▸ Your goal
Where a picture appears, leave it out, and print the rest of the records as they are.

▸ Excerpted records
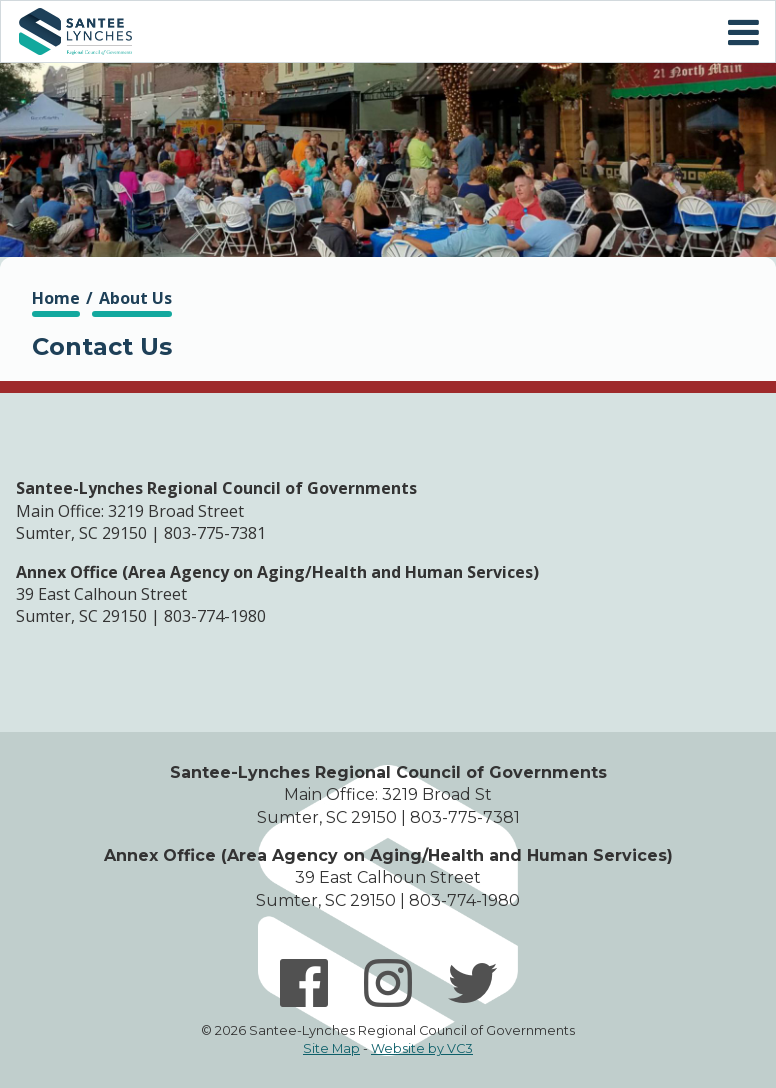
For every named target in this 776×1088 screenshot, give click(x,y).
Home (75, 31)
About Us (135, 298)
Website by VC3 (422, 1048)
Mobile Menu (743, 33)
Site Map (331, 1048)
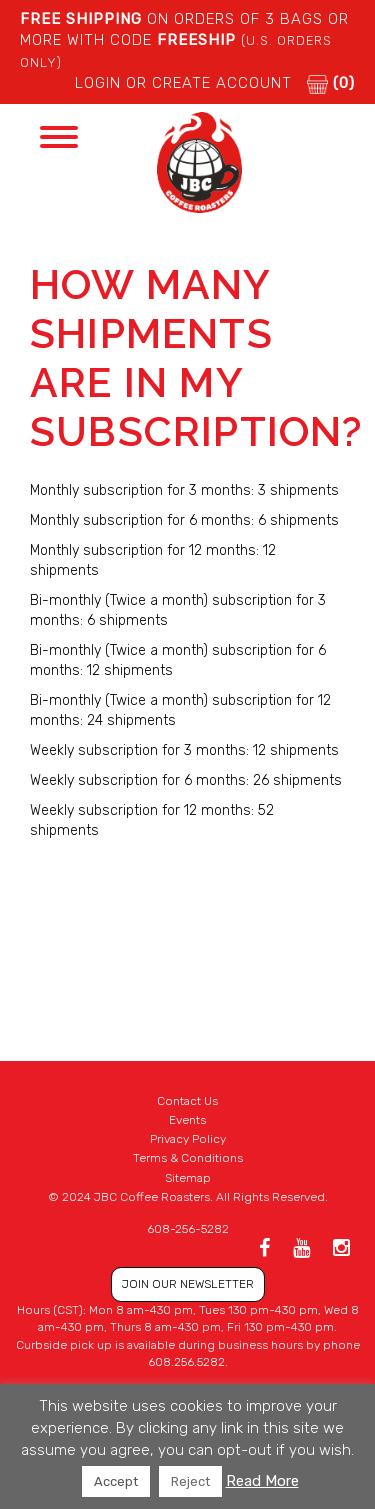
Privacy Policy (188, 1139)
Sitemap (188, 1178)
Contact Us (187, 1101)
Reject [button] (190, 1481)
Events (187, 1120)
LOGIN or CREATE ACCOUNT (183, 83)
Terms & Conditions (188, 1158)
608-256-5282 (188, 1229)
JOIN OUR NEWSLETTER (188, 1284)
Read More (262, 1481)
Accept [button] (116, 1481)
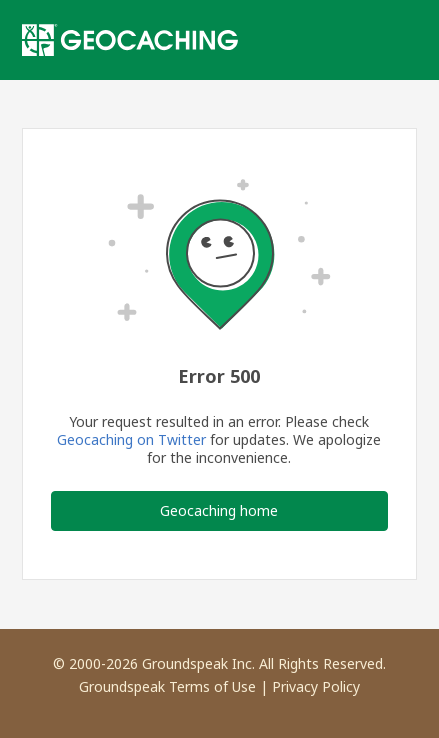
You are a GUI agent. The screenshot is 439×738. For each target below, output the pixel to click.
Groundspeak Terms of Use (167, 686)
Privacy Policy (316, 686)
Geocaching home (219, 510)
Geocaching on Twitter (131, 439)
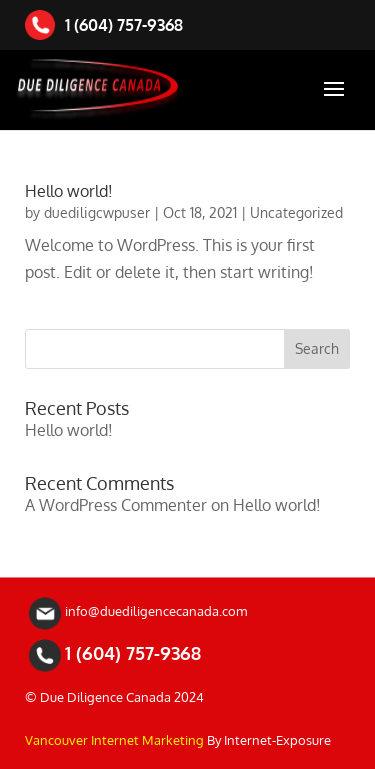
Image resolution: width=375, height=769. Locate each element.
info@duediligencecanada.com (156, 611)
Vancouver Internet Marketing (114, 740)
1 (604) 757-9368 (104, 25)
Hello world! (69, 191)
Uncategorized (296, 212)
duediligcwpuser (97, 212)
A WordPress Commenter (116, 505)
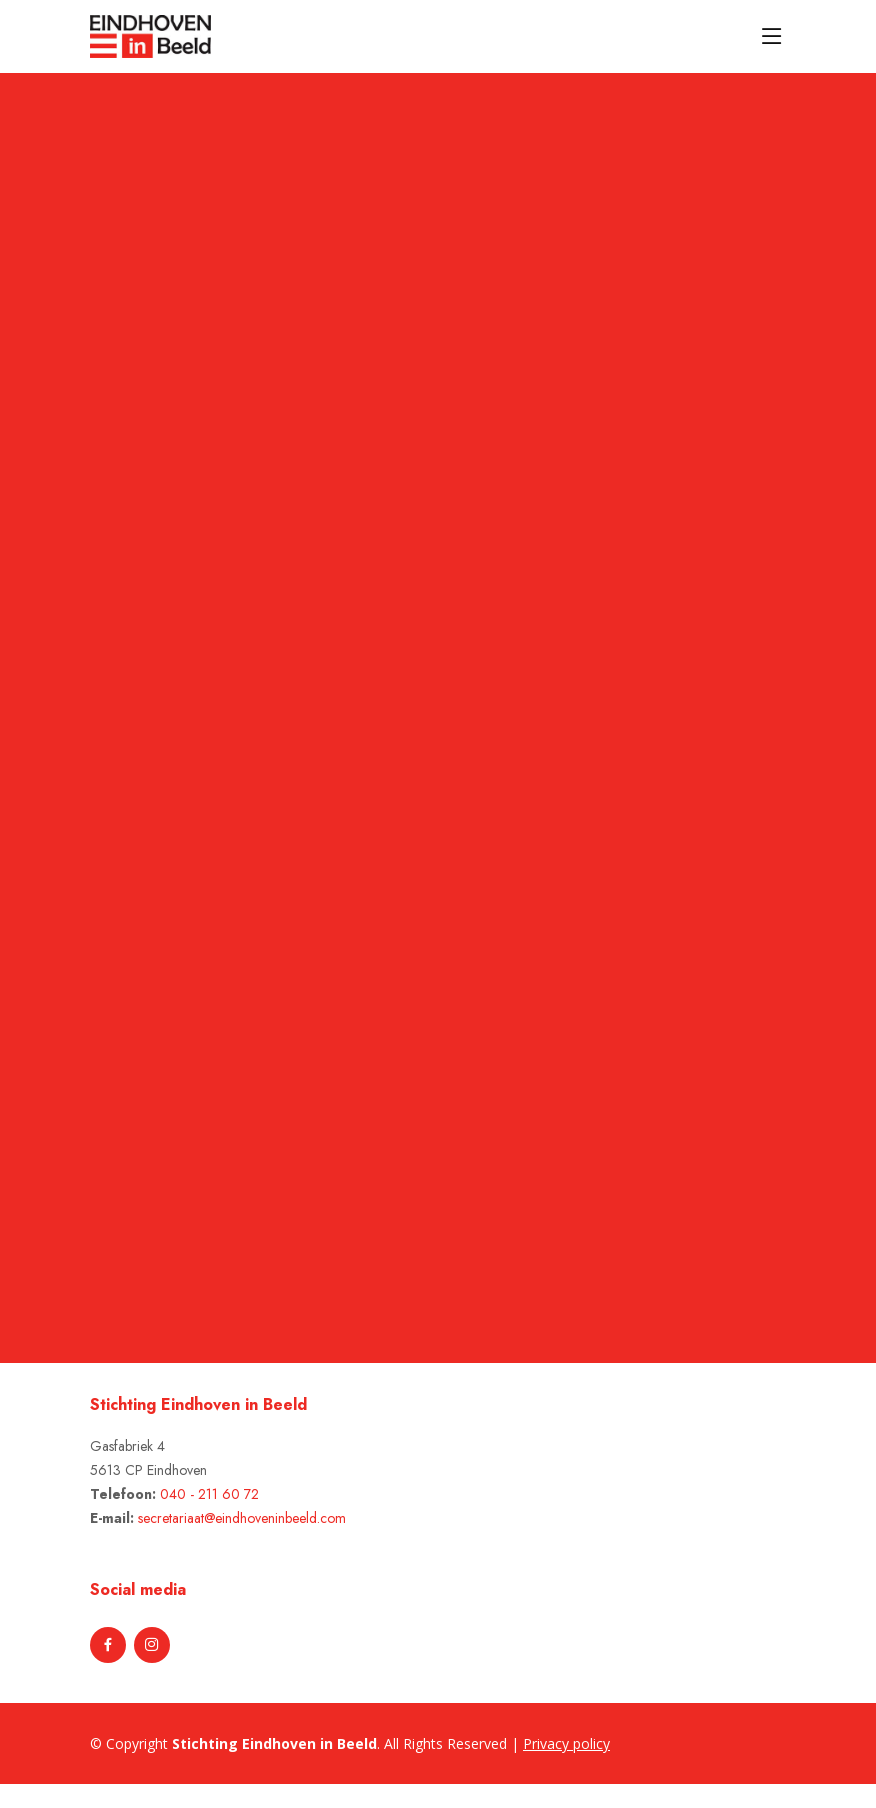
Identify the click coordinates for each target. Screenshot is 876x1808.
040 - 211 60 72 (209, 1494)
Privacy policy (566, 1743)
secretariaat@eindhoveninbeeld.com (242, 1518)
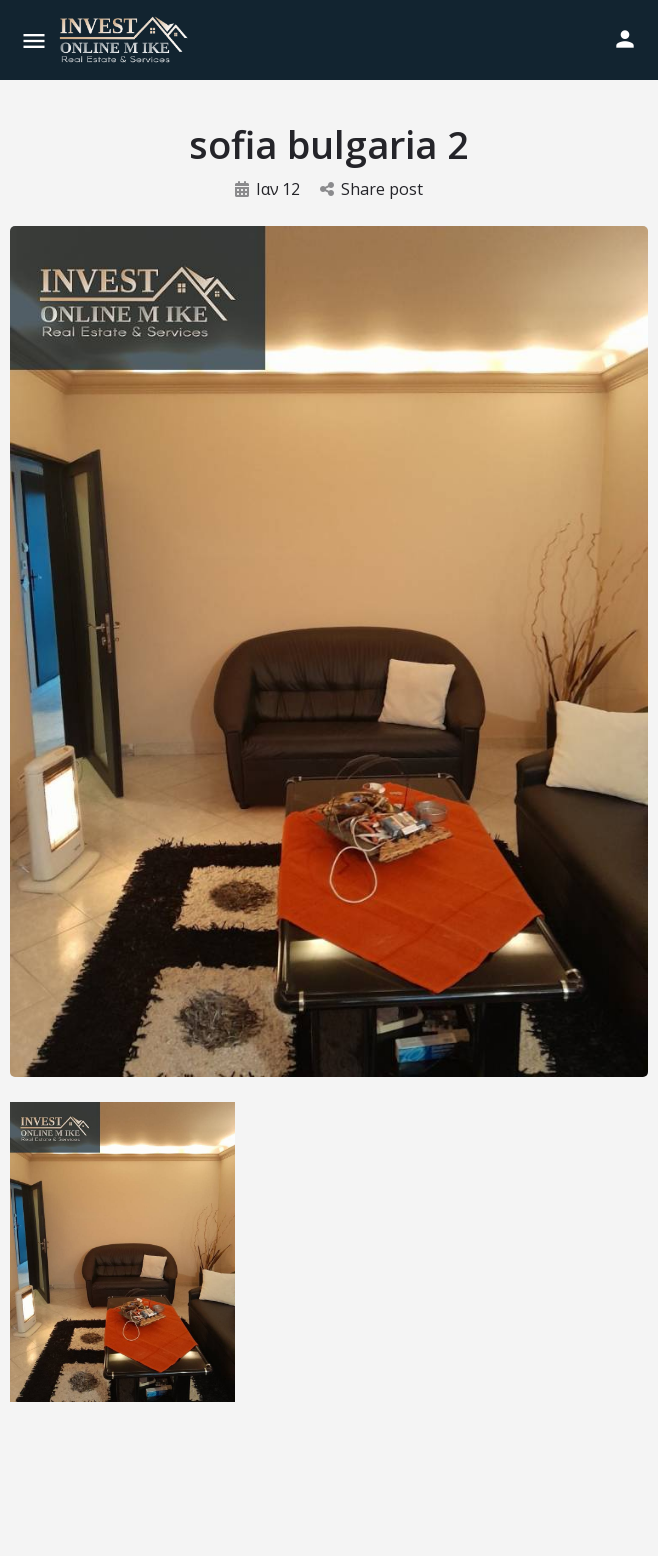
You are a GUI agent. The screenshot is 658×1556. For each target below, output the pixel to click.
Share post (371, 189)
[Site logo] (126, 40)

▸ Result of the exercise
For every named target in this 776×1088 screenshot, give click(x,y).
Home (75, 31)
About Us (135, 298)
Website by VC3 (422, 1048)
Mobile Menu (743, 33)
Site Map (331, 1048)
Privacy Policy (188, 1139)
Sitemap (188, 1178)
Contact Us (187, 1101)
Reject [button] (190, 1481)
Events (187, 1120)
LOGIN or CREATE ACCOUNT (183, 83)
Terms & Conditions (188, 1158)
608-256-5282 (188, 1229)
JOIN OUR NEWSLETTER (188, 1284)
Read More (262, 1481)
Accept [button] (116, 1481)
You are a GUI agent. The screenshot is 439×738. For each target below, output the pixel to click.
Groundspeak Terms of Use (167, 686)
Privacy Policy (316, 686)
Geocaching home (219, 510)
Geocaching on Twitter (131, 439)
Image resolution: width=375, height=769. Locate each element.
info@duediligencecanada.com (156, 611)
Vancouver Internet Marketing (114, 740)
1 (604) 757-9368 (104, 25)
Hello world! (69, 191)
Uncategorized (296, 212)
duediligcwpuser (97, 212)
A WordPress Commenter (116, 505)
Identify the click coordinates for each target. Screenshot is 876x1808.
040 - 211 60 72 (209, 1494)
Privacy policy (566, 1743)
secretariaat@eindhoveninbeeld.com (242, 1518)
You are a GUI agent. The screenshot is 658×1556. For each target below, output the pixel to click.
Share post (371, 189)
[Site logo] (126, 40)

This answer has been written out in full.